Questa prima parte può essere letta come un lungo – ma necessario – preambolo che porta al vero cuore del romanzo, che prende avvio nel momento in cui Dixon, insieme all’amico di sempre Alexander e a due personaggi poco raccomandabili come il divo Clive e il violento Kurt, fonda i (No Big Deal), una band indie rock che mira a essere la punta di diamante dell’underground londinese. Al contempo, anche Lena si sposta a Londra per avviare la propria carriera da critica musicale. Le due metà del romanzo si uniscono in quello che, da lettori, riconosciamo sin da subito come un naufragio annunciato.

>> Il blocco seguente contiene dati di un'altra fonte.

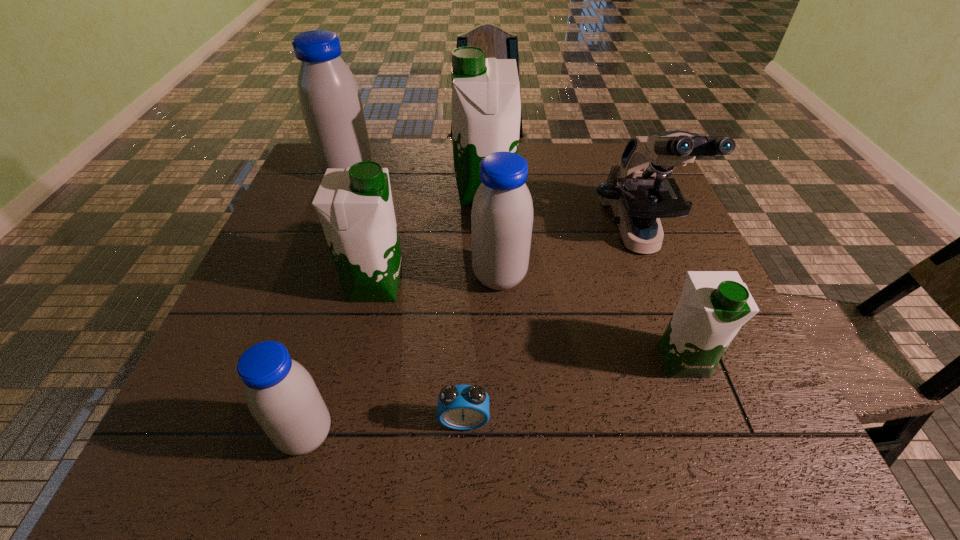 Image resolution: width=960 pixels, height=540 pixels. What are the coordinates of `the second green soya milk from left to right` in the screenshot? It's located at (486, 107).

Where is `the biggest green soya milk`? This screenshot has height=540, width=960. the biggest green soya milk is located at coordinates (486, 107).

Identify the location of the farthest blue soya milk. (329, 97).

This screenshot has width=960, height=540. In order to click on microscope in this screenshot , I will do `click(638, 189)`.

The width and height of the screenshot is (960, 540). Find the location of `the second smallest blue soya milk`. the second smallest blue soya milk is located at coordinates (502, 211).

I want to click on the rightmost blue soya milk, so click(502, 211).

Identify the location of the leftmost green soya milk. The width and height of the screenshot is (960, 540). (354, 204).

Where is `the second smallest green soya milk`? the second smallest green soya milk is located at coordinates (354, 204).

Identify the location of the smallest green soya milk. (714, 305).

Where is `the rightmost green soya milk`? Image resolution: width=960 pixels, height=540 pixels. the rightmost green soya milk is located at coordinates (714, 305). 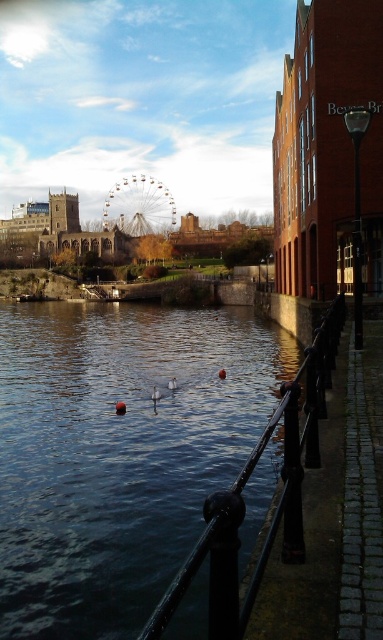 Question: Which of the following is the farthest from the observer?

Choices:
 (A) metallic ferris wheel at center
 (B) black metal rail at lower center

Answer: (A)

Question: Is black metal rail at lower center wider than metallic ferris wheel at center?

Choices:
 (A) no
 (B) yes

Answer: (A)

Question: Can you confirm if black metal rail at lower center is positioned to the left of metallic ferris wheel at center?

Choices:
 (A) yes
 (B) no

Answer: (B)

Question: Which point is closer to the camera taking this photo?

Choices:
 (A) (122, 182)
 (B) (222, 499)

Answer: (B)

Question: Which of the following is the farthest from the observer?

Choices:
 (A) black metal rail at lower center
 (B) metallic ferris wheel at center

Answer: (B)

Question: Is black metal rail at lower center thinner than metallic ferris wheel at center?

Choices:
 (A) no
 (B) yes

Answer: (B) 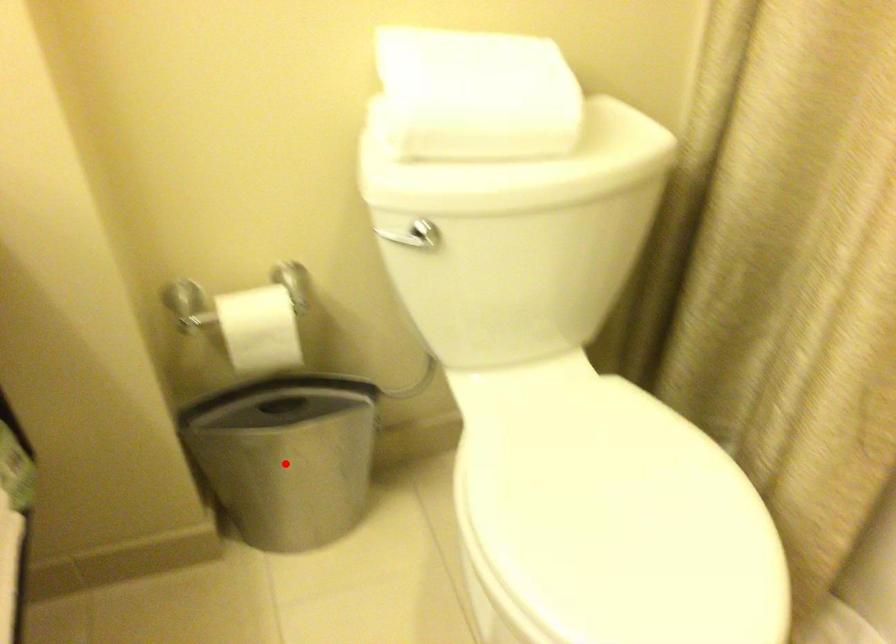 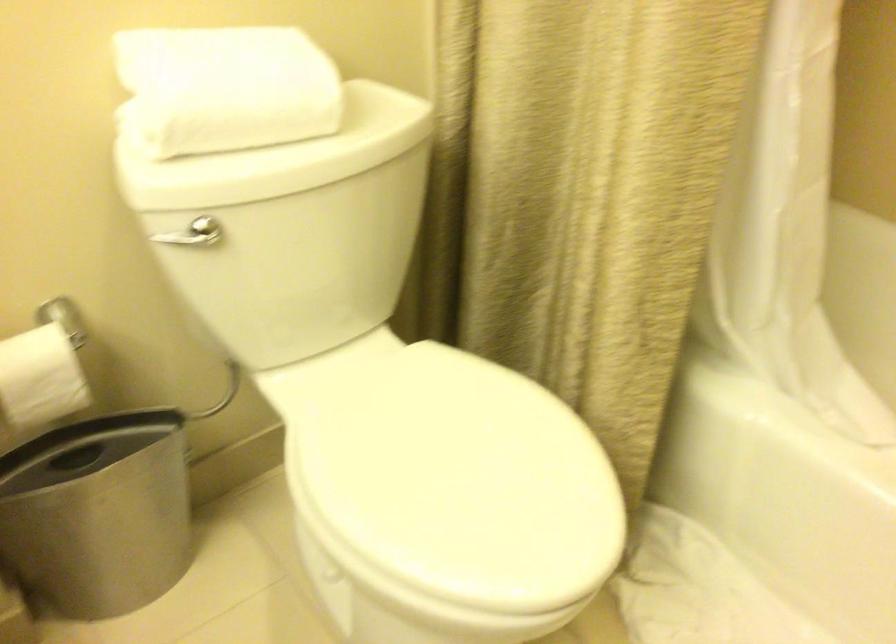 Question: I am providing you with two images of the same scene from different viewpoints. Image1 has a red point marked. In image2, the corresponding 3D location appears at what relative position? Reply with the corresponding letter.

Choices:
 (A) Closer
 (B) Farther

Answer: (A) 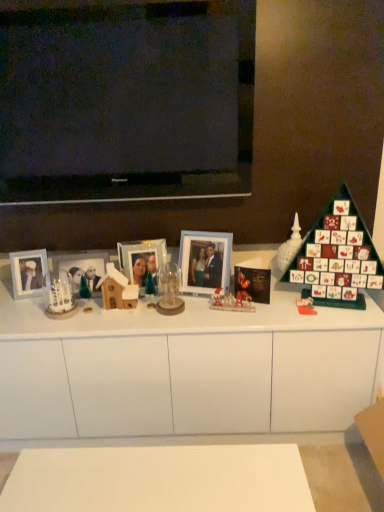 I want to click on vacant space in front of white glossy advent calendar at right, acting as the fourth toy starting from the left, so click(301, 302). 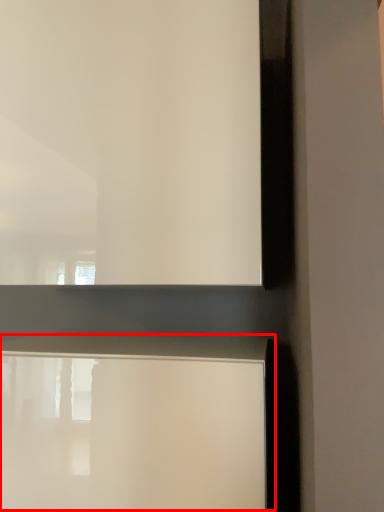 Question: Observing the image, what is the correct spatial positioning of table (annotated by the red box) in reference to window frame?

Choices:
 (A) left
 (B) right

Answer: (A) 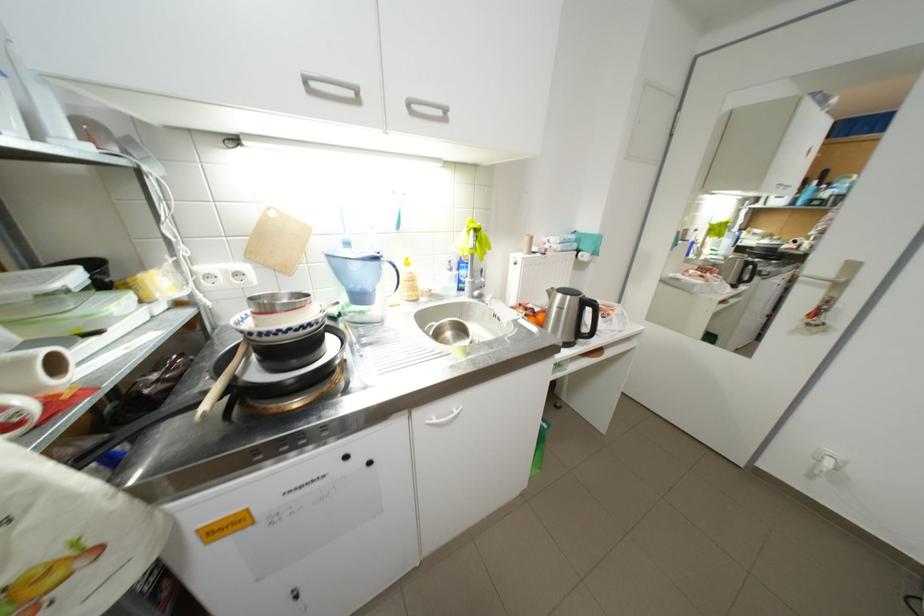 Where is `white cabinet handle`? This screenshot has width=924, height=616. white cabinet handle is located at coordinates (444, 418). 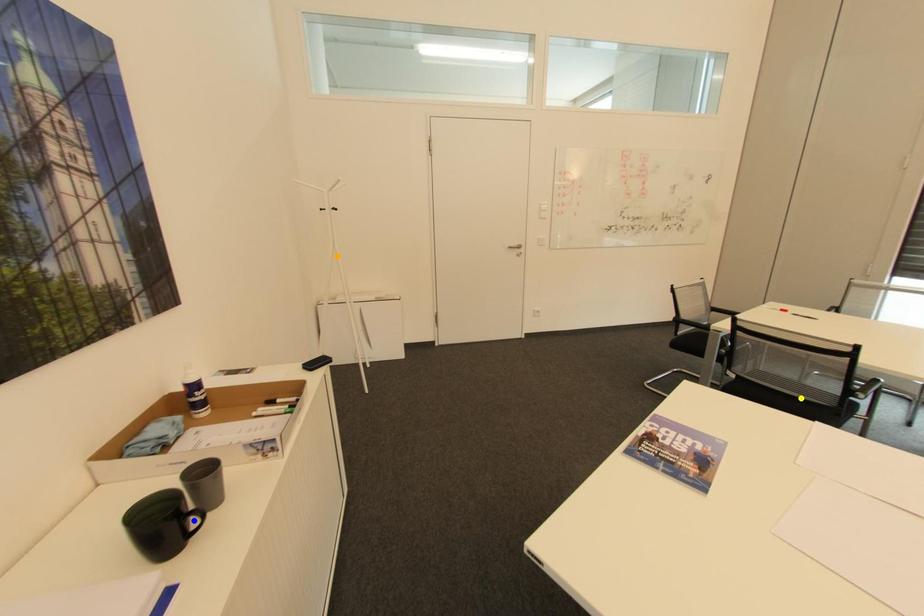 Order these from farthest to nearest:
orange point
blue point
yellow point

orange point < yellow point < blue point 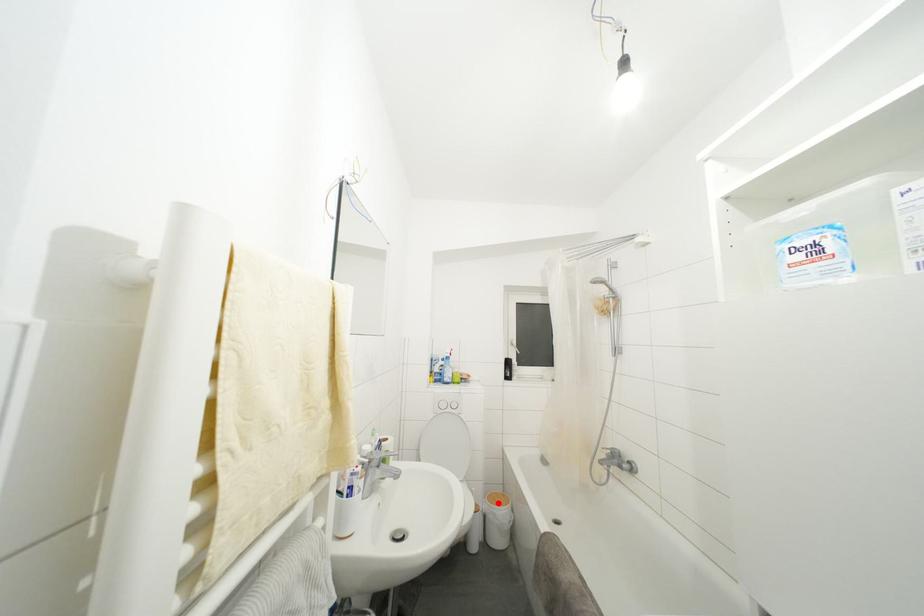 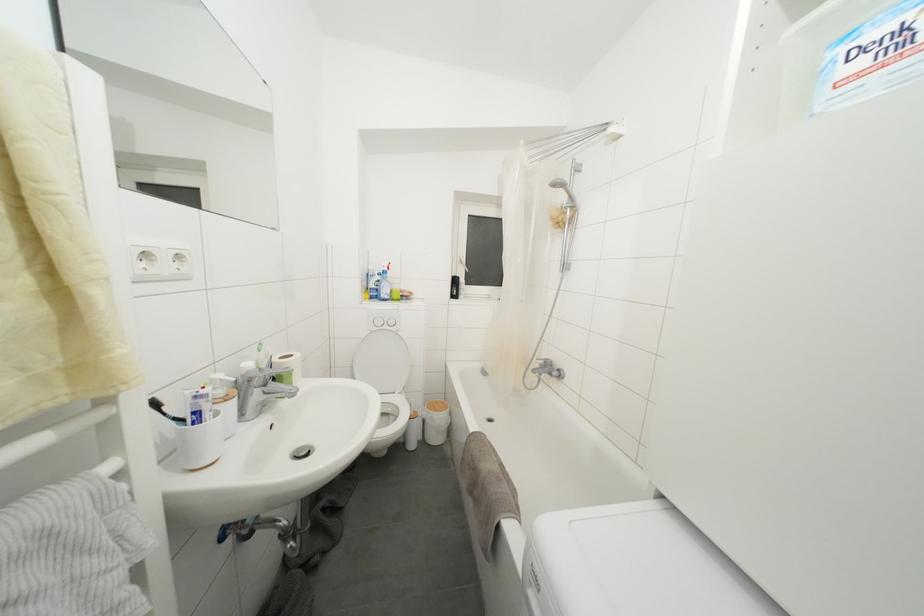 The point at the highlighted location is marked in the first image. Where is the corresponding point in the second image?

(438, 411) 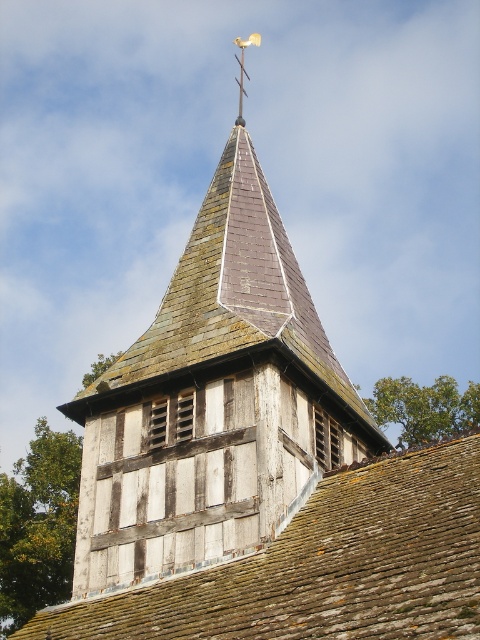 Question: Which of the following is the farthest from the observer?

Choices:
 (A) metallic weather vane at upper center
 (B) weathered wood steeple at center

Answer: (A)

Question: Does weathered brown shingles at center have a greater width compared to metallic weather vane at upper center?

Choices:
 (A) no
 (B) yes

Answer: (B)

Question: Among these objects, which one is nearest to the camera?

Choices:
 (A) weathered wood steeple at center
 (B) weathered brown shingles at center
 (C) metallic weather vane at upper center

Answer: (B)

Question: Is weathered wood steeple at center wider than metallic weather vane at upper center?

Choices:
 (A) yes
 (B) no

Answer: (A)

Question: Is weathered wood steeple at center bigger than weathered brown shingles at center?

Choices:
 (A) yes
 (B) no

Answer: (A)

Question: Which point is closer to the camera?

Choices:
 (A) (241, 48)
 (B) (305, 326)
 (C) (396, 618)

Answer: (C) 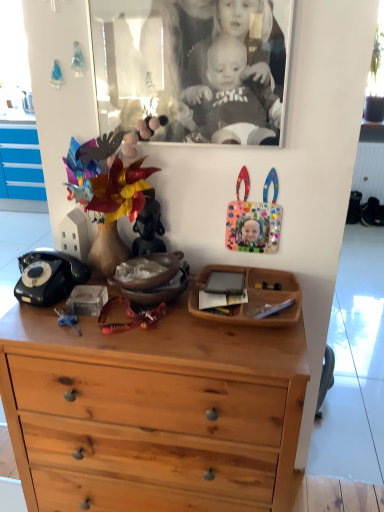 Question: Looking at their shapes, would you say matte ceramic vase at center, placed as the first toy when sorted from left to right, is wider or thinner than black glass picture frame at upper center?

Choices:
 (A) thin
 (B) wide

Answer: (B)

Question: Is matte ceramic vase at center, placed as the first toy when sorted from left to right, spatially inside black glass picture frame at upper center, or outside of it?

Choices:
 (A) inside
 (B) outside

Answer: (B)

Question: Based on their relative distances, which object is farther from the colorful plastic frame at upper right, the 1th toy in the right-to-left sequence?

Choices:
 (A) light brown wood chest of drawers at center
 (B) matte ceramic vase at center, placed as the first toy when sorted from left to right
 (C) black glass picture frame at upper center

Answer: (A)

Question: Estimate the real-world distances between objects in this image. Which object is farther from the colorful plastic frame at upper right, the 1th toy in the right-to-left sequence?

Choices:
 (A) black glass picture frame at upper center
 (B) light brown wood chest of drawers at center
 (C) matte ceramic vase at center, placed as the first toy when sorted from left to right

Answer: (B) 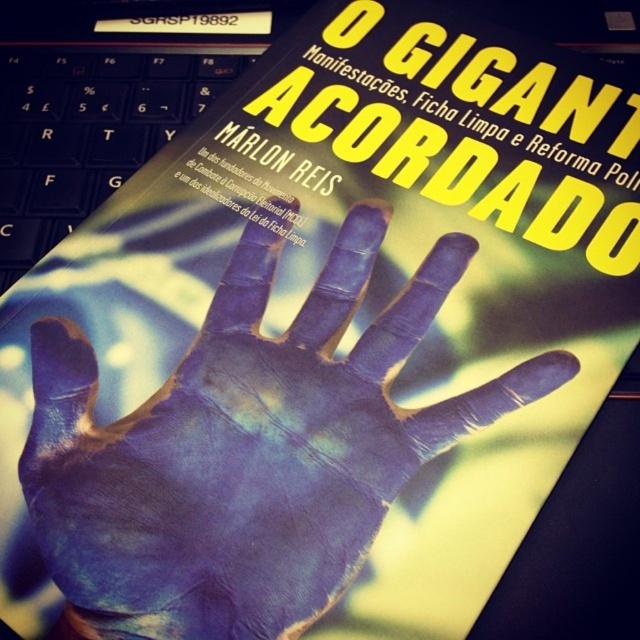 Question: Is blue painted hand at center positioned at the back of black plastic keyboard at upper left?

Choices:
 (A) no
 (B) yes

Answer: (A)

Question: Which point appears closest to the camera in this image?

Choices:
 (A) (180, 124)
 (B) (131, 614)

Answer: (B)

Question: Where is blue painted hand at center located in relation to black plastic keyboard at upper left in the image?

Choices:
 (A) below
 (B) above

Answer: (A)

Question: Does blue painted hand at center appear over black plastic keyboard at upper left?

Choices:
 (A) no
 (B) yes

Answer: (A)

Question: Which point is closer to the camera taking this photo?

Choices:
 (A) (104, 90)
 (B) (344, 227)

Answer: (B) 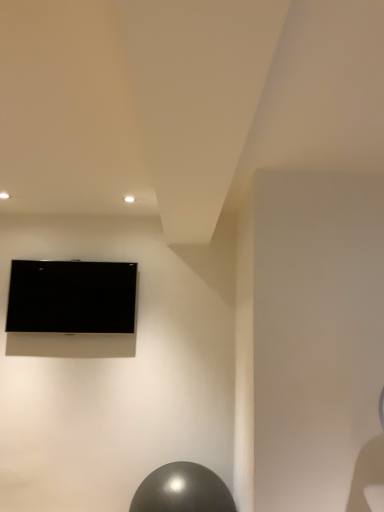 Question: From the image's perspective, is glossy metallic ball at lower center located above or below black glossy tv at upper left?

Choices:
 (A) above
 (B) below

Answer: (B)

Question: In terms of height, does glossy metallic ball at lower center look taller or shorter compared to black glossy tv at upper left?

Choices:
 (A) tall
 (B) short

Answer: (B)

Question: Considering the relative positions of glossy metallic ball at lower center and black glossy tv at upper left in the image provided, is glossy metallic ball at lower center to the left or to the right of black glossy tv at upper left?

Choices:
 (A) left
 (B) right

Answer: (B)

Question: Is black glossy tv at upper left taller or shorter than glossy metallic ball at lower center?

Choices:
 (A) tall
 (B) short

Answer: (A)

Question: From a real-world perspective, is black glossy tv at upper left above or below glossy metallic ball at lower center?

Choices:
 (A) above
 (B) below

Answer: (A)

Question: From the image's perspective, relative to glossy metallic ball at lower center, is black glossy tv at upper left above or below?

Choices:
 (A) above
 (B) below

Answer: (A)

Question: Is black glossy tv at upper left situated inside glossy metallic ball at lower center or outside?

Choices:
 (A) outside
 (B) inside

Answer: (A) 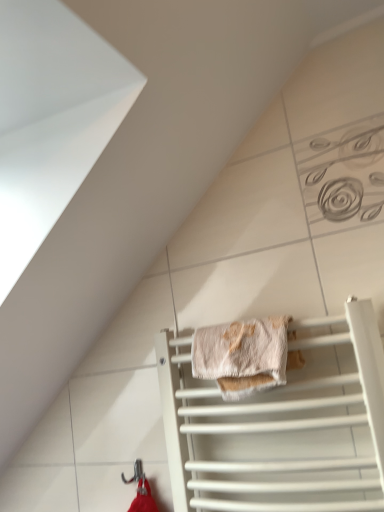 Question: From their relative heights in the image, would you say metallic hook at lower center is taller or shorter than white matte towel rack at lower center?

Choices:
 (A) tall
 (B) short

Answer: (B)

Question: Would you say metallic hook at lower center is to the left or to the right of white matte towel rack at lower center in the picture?

Choices:
 (A) right
 (B) left

Answer: (B)

Question: Which of these objects is positioned farthest from the white matte towel rack at lower center?

Choices:
 (A) beige textured towel at center
 (B) metallic hook at lower center

Answer: (B)

Question: Which of these objects is positioned farthest from the metallic hook at lower center?

Choices:
 (A) beige textured towel at center
 (B) white matte towel rack at lower center

Answer: (A) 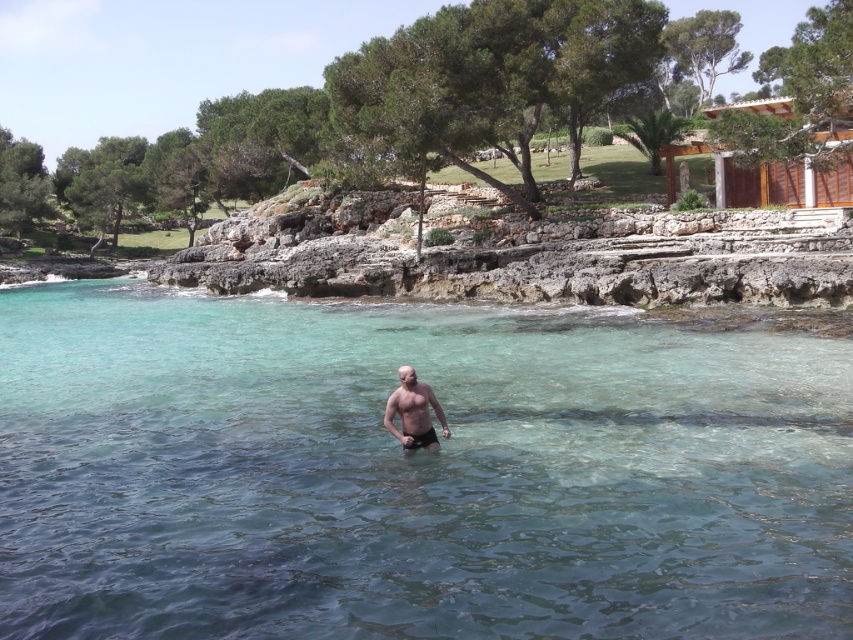 Which is more to the right, clear water at center or smooth skin man at center?

smooth skin man at center is more to the right.

Is clear water at center smaller than smooth skin man at center?

No.

Is point (654, 538) closer to camera compared to point (436, 444)?

Yes.

I want to click on clear water at center, so click(x=413, y=472). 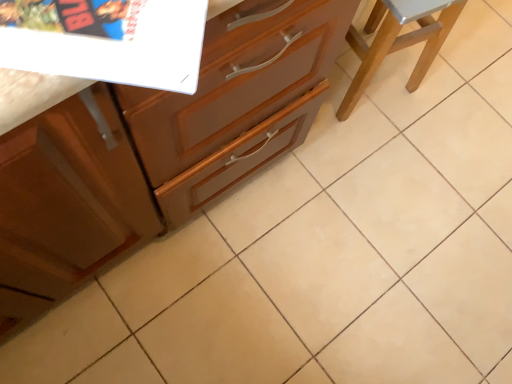 The image size is (512, 384). I want to click on vacant space to the right of wooden stool at right, so click(442, 103). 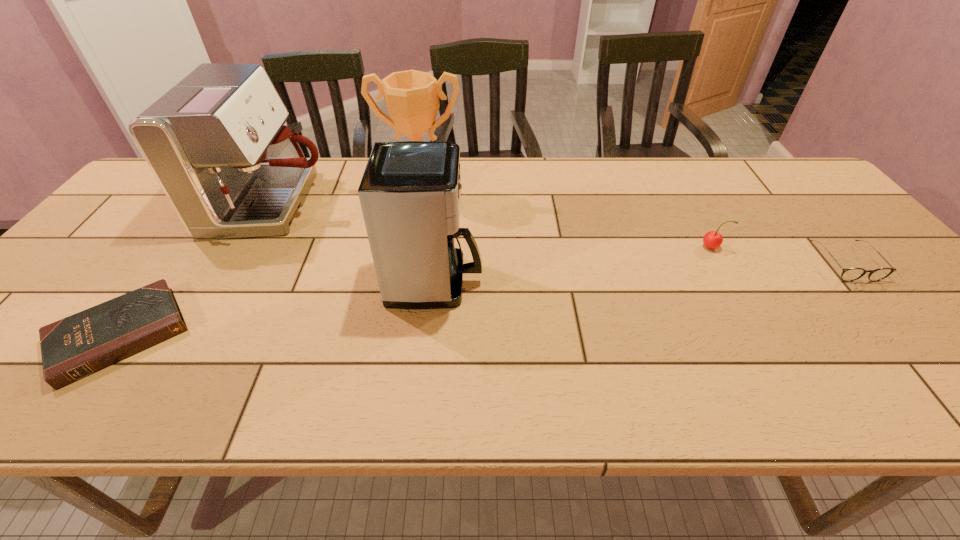 Image resolution: width=960 pixels, height=540 pixels. I want to click on award, so click(x=412, y=97).

Locate an element on the screen. the farther coffee maker is located at coordinates (216, 142).

Identify the location of the nearer coffee maker. (410, 193).

Find the location of `the fifth object from left to right`. the fifth object from left to right is located at coordinates (712, 239).

Where is `cherry`? cherry is located at coordinates (712, 239).

This screenshot has height=540, width=960. I want to click on the rightmost object, so click(848, 274).

The height and width of the screenshot is (540, 960). I want to click on the second shortest object, so click(848, 274).

Where is `the shortest object`? The height and width of the screenshot is (540, 960). the shortest object is located at coordinates (72, 348).

Where is `free point located on the front-facing side of the award`? Image resolution: width=960 pixels, height=540 pixels. free point located on the front-facing side of the award is located at coordinates (404, 303).

The height and width of the screenshot is (540, 960). I want to click on free space located 0.110m on the front of the farther coffee maker near the spout, so click(x=365, y=204).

Le due metà della mela, i cui punti di vista interni si alternano nei vari capitoli – capitoli dispari per Lena e pari per Dixon nella prima parte, poi le numerazioni si invertono nella seconda –, trattano tematiche differenti adeguate ai protagonisti. Nel caso di Lena il focus è inizialmente sulla scarsa autostima derivante da problemi di peso e dal contesto familiare instabile, poi evolve verso il più preponderante tema delle relazioni tossiche e abusive. Dixon invece deve fare i conti con un padre alcolista e violento, con la povertà che l’appartenenza a un ceto sociale infimo comporta. Entrambi i protagonisti si toccano in altri luoghi: nel tentativo di evadere dalle famiglie, di inseguire i propri obiettivi, insomma di diventare qualcuno in barba a ciò che il destino sembra avere in serbo per loro. No Big Deal, dunque, si caratterizza come un romanzo di formazione che affonda i denti nell’ambiente musicale, soprattutto londinese.

La musica infatti è presente ovunque, sia nella stanza di Lena sia nell’orizzonte di Dixon e dei (No Big Deal). Nella musica Lena e Dixon leggono ciò che di buono c’è al mondo. La musica è il vero momento di evasione per entrambi, laddove invece per gli altri personaggi l'evasione dall'infelicità sembra essere altrove: nel riconoscimento sociale per Clive, nella sessualità per Kurt, nell’abuso di droghe per Alexander. La musica appare come una musa portatrice di salvezza, pur inquinata dall’ambiente discografico che Salvini descrive come il luogo del prosaico e del volgare.

Si sarà già intuito come gli ambienti underground, le violenze non solo di genere e gli abusi di qualsiasi tipo (dalle relazioni alle droghe) trovino il proprio corrispettivo nella lingua dell’autrice livornese. Ci troviamo davanti a uno stile aggressivo, feroce, che ben descrive le situazioni vissute dai personaggi, e che però sa essere dolce nei – rari – momenti positivi. Quella di Salvini è una lingua che sa incatenare alla lettura proprio per la sua capacità di rinunciare ai fronzoli, ai giri di parole, e puntare dritta al cuore dell'argomento. Un elemento che lascia un poco perplessi, tuttavia, è la scelta di inserire alcuni dialoghi “in lingua originale”, ossia in inglese. L’effetto è un poco straniante nel leggere “What the fuck, Kurt?” […] “Sei fuori di testa?” (p. 274). Sarebbe stato interessante osare nella sperimentazione e ritrovare il punto di vista di Dixon – e i relativi dialoghi – in inglese, accanto alla prospettiva italiana di Lena. Sappiamo tuttavia che avrebbe reso la lettura più complessa.

Al di là di questo elemento, nell’esordio di Rachele Salvini c’è già la penna di un’autrice affermata, sporcata appena da alcune punte di inevitabile acerbità. La complessità del romanzo, la caratterizzazione dei personaggi e il linguaggio perfetto per descrivere la storia sono chiari segni di un’autrice da seguire con interesse.